As autumn quietly arrives, our food choices should also adjust accordingly. In this season, it is recommended to diversify our diet rather than blindly consuming large amounts of animal-based foods such as meat and seafood. Instead, we should moderately increase the intake of seasonal fruits, vegetables, and nuts, such as pears, lotus root, water bamboo shoots, water chestnuts, and walnuts.
Lotus root, also known as lotus, water lily, hibiscus, or water caltrop, belongs to the perennial rhizomatous aquatic plants of the Nelumbo genus in the Nymphaeaceae family. The rhizome part of the lotus, which we are familiar with as lotus root, is a nutrient-rich ingredient.

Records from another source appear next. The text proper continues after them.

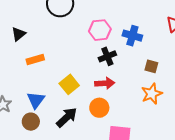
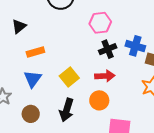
blue cross: (132, 36) -> (135, 46), moved
blue triangle: (36, 100) -> (33, 79), moved
black arrow: (67, 117) -> (67, 110), turned 150

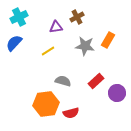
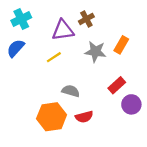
purple triangle: (56, 27) -> (63, 30), size x1.5
red rectangle: (96, 81) -> (117, 85), moved
red semicircle: (71, 113) -> (84, 117), moved

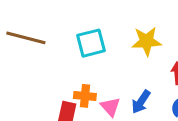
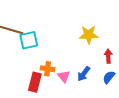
cyan square: (91, 43) -> (29, 40), moved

From a nutritional perspective, lotus root is rich in carbohydrates, protein, vitamins, and minerals. It also contains special dietary components such as polyphenols and polysaccharides. There are 11.5 grams of carbohydrates in every 100 grams of lotus root, with the starch content typically ranging from 10% to 20%, and the insoluble dietary fiber content at 2.2%. The lotus root powder we often drink is made from lotus root.
Lotus root is rich in vitamin C, with 19 milligrams in every 100 grams, comparable to the vitamin C content in white radish. This makes lotus root a helpful ingredient for antioxidant and anti-inflammatory purposes. In addition, lotus root contains a variety of bioactive components such as quercetin, catechin, gallic acid, resveratrol, and umbelliferone, which endow lotus root with multiple biological functions like antioxidant, hemostatic, and anti-inflammatory properties.
When cooking lotus root, it is recommended to peel and slice it before soaking in water to prevent oxidation and discoloration. Quick blanching is advised before stir-frying. Lotus root can be cooked in various ways, such as frying, stir-frying, braising, and deep-frying. Simple cold lotus root or lotus root and pork rib soup can allow one to savor the delicacy and softness of lotus root. Moreover, cooking lotus root with rice or other grains can create lotus root porridge with different flavors.
It is important to note that regardless of the cooking method chosen, lotus root should be quickly soaked in water after peeling and slicing to avoid oxidation and discoloration. Lotus root can also be stewed with pears, red dates, and goji berries to make a nutritious lotus root and pear soup. Additionally, osmanthus glutinous rice stuffed lotus root is a unique dessert, where raw glutinous rice is stuffed into the lotus root and stewed, then served with osmanthus sauce or sprinkled with some osmanthus flowers for a distinctive flavor.
However, for fried lotus root dishes like crispy lotus root boxes, although they are crispy on the outside and tender on the inside, and delicious, they should be consumed in moderation due to their high oil content and caloric value. In this season of harvest, let us enjoy healthy and delicious autumn cuisine by reasonably matching ingredients.